Top 3 Low Cost B2B Lead Generation Tactics

Patrick McFadden • January 25, 2016

Generating leads is mostly what marketing is about.  If you’re looking to generate leads with low cost tactics, you need to go where your prospects are. This means being found and putting yourself in the pathway of prospects in terms of how they educate, learn, ask, and shop about in your industry.

Lead generation over the years, like most every other aspect of marketing, has been impacted dramatically by the Internet, access to abundant content and information and a prospect’s ability to block uninvited messages.

The top 3 low cost b2b lead generation tactics below acknowledges the fact that your job is to get involved in moving someone from lead awareness to lead conversion, in a way that addresses a prospect’s evolving relationship with your organization.

1) STRATEGIC NETWORKING

I know everyone tells you that you must be networking today, but simply attending any event on a Thursday and fumbling through your first impression is what leads to networking burnout. You must network, but you must do it strategically.

The truth about networking that no one wants to admit is that it’s low cost but hard work. While the barrier to connect today is low, the barrier to trust and attention is high.

To succeed at networking you must consistently engage with prospects, referrals and partners in a way that provides and contributes value, relevancy and meaning.
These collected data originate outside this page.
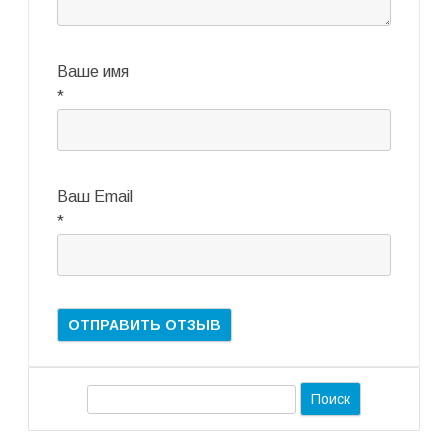
Ваше имя
*
Ваш Email
*
П
о
и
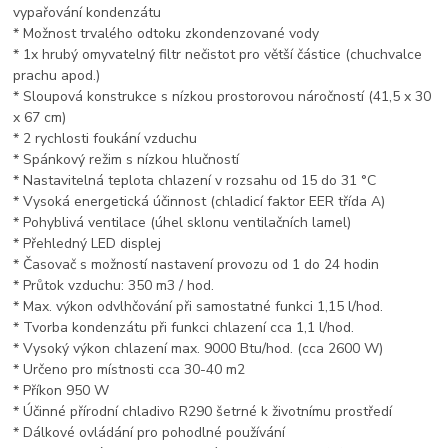
vypařování kondenzátu
* Možnost trvalého odtoku zkondenzované vody
* 1x hrubý omyvatelný filtr nečistot pro větší částice (chuchvalce
prachu apod.)
* Sloupová konstrukce s nízkou prostorovou náročností (41,5 x 30
x 67 cm)
* 2 rychlosti foukání vzduchu
* Spánkový režim s nízkou hlučností
* Nastavitelná teplota chlazení v rozsahu od 15 do 31 °C
* Vysoká energetická účinnost (chladicí faktor EER třída A)
* Pohyblivá ventilace (úhel sklonu ventilačních lamel)
* Přehledný LED displej
* Časovač s možností nastavení provozu od 1 do 24 hodin
* Průtok vzduchu: 350 m3 / hod.
* Max. výkon odvlhčování při samostatné funkci 1,15 l/hod.
* Tvorba kondenzátu při funkci chlazení cca 1,1 l/hod.
* Vysoký výkon chlazení max. 9000 Btu/hod. (cca 2600 W)
* Určeno pro místnosti cca 30-40 m2
* Příkon 950 W
* Účinné přírodní chladivo R290 šetrné k životnímu prostředí
* Dálkové ovládání pro pohodlné používání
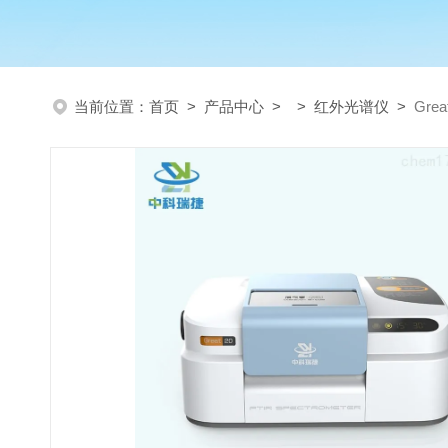
当前位置：
首页
>
产品中心
> >
红外光谱仪
>
Gr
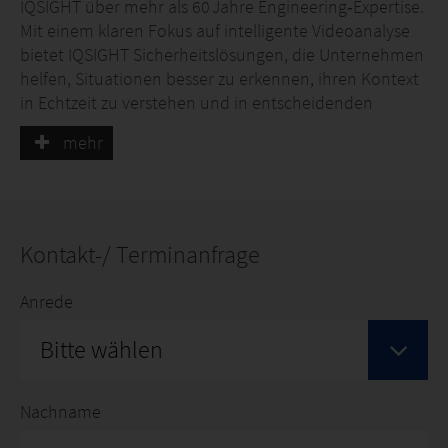
IQSIGHT über mehr als 60 Jahre Engineering‑Expertise.
Mit einem klaren Fokus auf intelligente Videoanalyse
bietet IQSIGHT Sicherheitslösungen, die Unternehmen
helfen, Situationen besser zu erkennen, ihren Kontext
in Echtzeit zu verstehen und in entscheidenden
Momenten schneller und sicherer zu handeln.
mehr
IQSIGHT bietet ein bewährtes Portfolio an NDAA‑ und
TAA‑konformen Videosicherheitslösungen, darunter
die Kameraserien FLEXIDOME, AUTODOME und MIC.
Gestützt durch über 600 Patente sind unsere Produkte
Kontakt-/ Terminanfrage
darauf ausgelegt, zuverlässig zu performen und
höchste Sicherheitsanforderungen zu erfüllen.
Anrede
Bitte wählen
Nachname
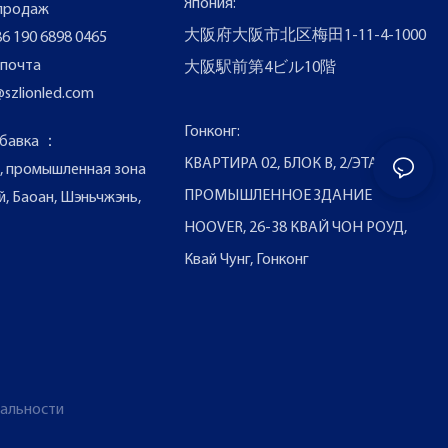
Япония:
продаж
大阪府大阪市北区梅田1-11-4-1000
6 190 6898 0465
 почта
大阪駅前第4ビル10階
@szlionled.com
Гонконг:
обавка ：
КВАРТИРА 02, БЛОК B, 2/ЭТАЖ,
 2, промышленная зона
ПРОМЫШЛЕННОЕ ЗДАНИЕ
й, Баоан, Шэньчжэнь,
HOOVER, 26-38 КВАЙ ЧОН РОУД,
Квай Чунг, Гонконг
иальности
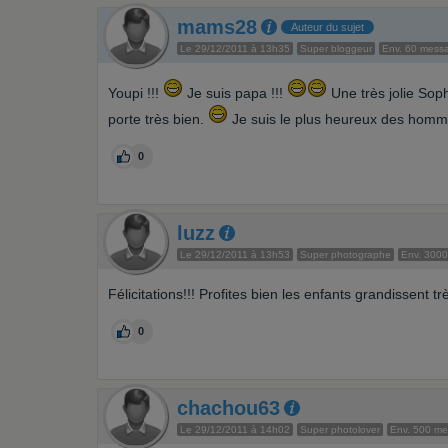
mams28
Auteur du sujet
Le 29/12/2011 à 13h35
Super bloggeur
Env. 60 mess
Youpi !!!
Je suis papa !!!
Une très jolie Soph
porte très bien.
Je suis le plus heureux des homme
0
luzz
Le 29/12/2011 à 13h53
Super photographe
Env. 300
Félicitations!!! Profites bien les enfants grandissent trè
0
chachou63
Le 29/12/2011 à 14h02
Super photolover
Env. 500 m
The bonus would be to achieve this without adding costs to the others.

  • Connect interested parties
  • Share useful, targeted and personalized information that help prospects achieve their goals
  • Give recommendations, offer support and encourage

2) ANSWER QUESTIONS

The reality is that prospects are becoming more self-educated and complex, requiring more educational points of contact and information as they move from target market to a qualified lead.

To make answering questions pay as a lead generation source you’ve first got to understand that when a prospect needs to solve a problem today, they search online proactively gathering information and you must show up there; leading the competition in the search results – just waiting to be clicked so you can deliver your offer to a qualified customer.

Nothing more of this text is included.